Литмир - Электронная Библиотека
A
A

— Заткни пасть! — сказал я, страшно расстроившись. — И кончай ныть! Ладно уж, изображу индейца. Но только ради тебя. А еще вот что я тебе скажу: ладно, я завернусь в то одеяло и повтыкаю в волосы все те долбаные перья, но будь я проклят, если позволю срезать с моих любимых бриджей кожаный низ!

— Но ведь так было бы совсем похоже! — всхлипнул Джошуа, промакивая глаза бахромой моей охотничьей куртки.

— Заткни пасть! — яростно повторил я. — И закатай назад свою губу! Всему в мире есть свои пределы!

— Ну ладно, ладно, — сказал он. — Только успокойся. Какой же ты все-таки темпераментный! И потом ведь, в любом случае, когда ты завернешься в то одеяло, штанов все равно ниоткуда не будет видно! Ну, дак вот.

Пошли мы в каюту за одеялом, и ты мне не поверишь, пап, но этот проклятый индеец отказался отдать его мне, хотя на кону стояла его никчемная жизнь! Он-то ведь думал, что эта красная тряпка есть великий волшебный амулет, а любой обычный индеец куда скорее согласится отдать свою жизнь, чем свой любимый амулет! И тогда завязалась самая настоящая битва за то чертово одеяло, и та битва длилась бы до сих пор, если б Большой Нос ненароком не ударился головой об ту здоровенную пустую бутылку из-под рома, которая как раз в тот момент случайно оказалась у меня в руке. Все это было так отвратительно, пап!
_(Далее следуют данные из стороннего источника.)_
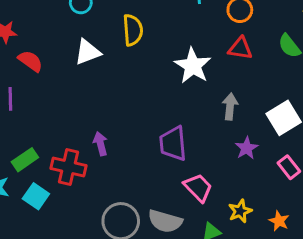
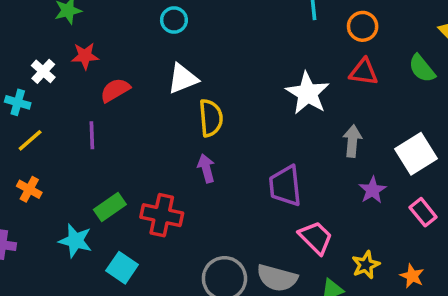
yellow semicircle: (133, 30) -> (211, 118), moved
red semicircle: (30, 61) -> (115, 90), turned -65
purple arrow: (100, 144) -> (206, 168), moved
cyan square: (36, 196) -> (122, 268), moved

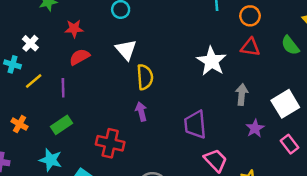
red star: (85, 56) -> (74, 29), moved
white triangle: (183, 79) -> (126, 50), turned -50
yellow line: (30, 140) -> (34, 81), moved
green rectangle: (110, 207) -> (62, 125), moved

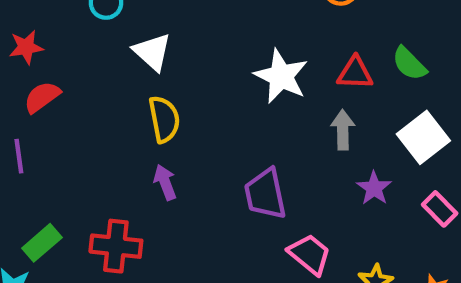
green semicircle: (290, 45) -> (409, 64), moved
red triangle: (250, 47) -> (355, 73), moved
white triangle: (126, 50) -> (152, 52), moved
green rectangle: (62, 125) -> (42, 243), moved

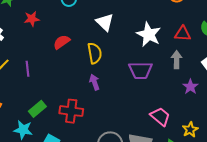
white triangle: (152, 52) -> (105, 22), moved
red semicircle: (42, 97) -> (62, 42), moved
purple trapezoid: (265, 194) -> (140, 70), moved, turned -80

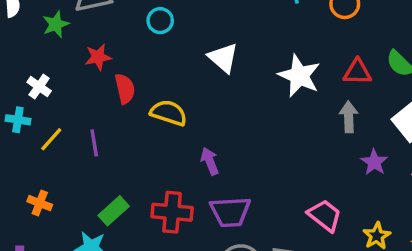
red semicircle: (62, 42) -> (125, 89), moved, turned 114
yellow semicircle: (95, 53) -> (169, 113), moved, turned -60
purple trapezoid: (140, 70) -> (230, 212), moved

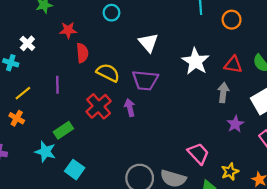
yellow line: (51, 139) -> (23, 93), moved
red cross: (172, 212) -> (99, 106), moved, turned 35
purple trapezoid: (230, 212) -> (145, 80), moved

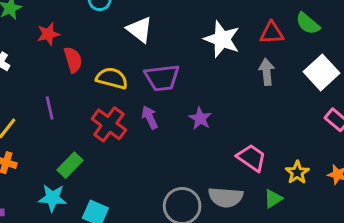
white triangle: (148, 43) -> (140, 30), moved
purple star: (235, 124) -> (200, 118), moved

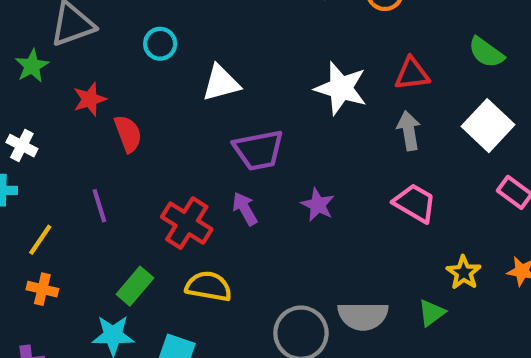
green semicircle: (308, 23) -> (486, 52), moved
white triangle: (140, 30) -> (221, 83), turned -48
yellow semicircle: (112, 78) -> (209, 286), moved
pink trapezoid: (251, 158) -> (415, 203), moved

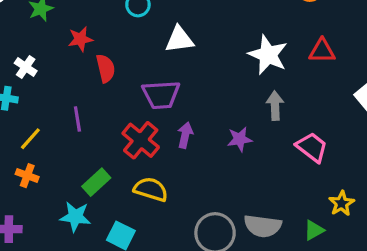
gray arrow: (409, 131) -> (275, 106), moved
purple trapezoid: (259, 150) -> (161, 95), moved
purple star: (318, 205) -> (240, 139), turned 30
purple arrow: (245, 209) -> (185, 135), turned 35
К тому же паршивец здорово прокусил мне левую ногу, когда я сидел на нем, выуживая из его волос эти противные замусоленные перья! И это лишний раз доказывает: любой индеец способен отплатить за добро лишь самой черной неблагодарностью. Я уже хотел было плюнуть и уйти из каюты, но тут Джошуа напомнил мне, что компания подрядилась доставить этого дурня в целости и сохранности до Хидасты, а значит, мы должны его туда привезти живым и невредимым, даже если для этого нам придется его убить!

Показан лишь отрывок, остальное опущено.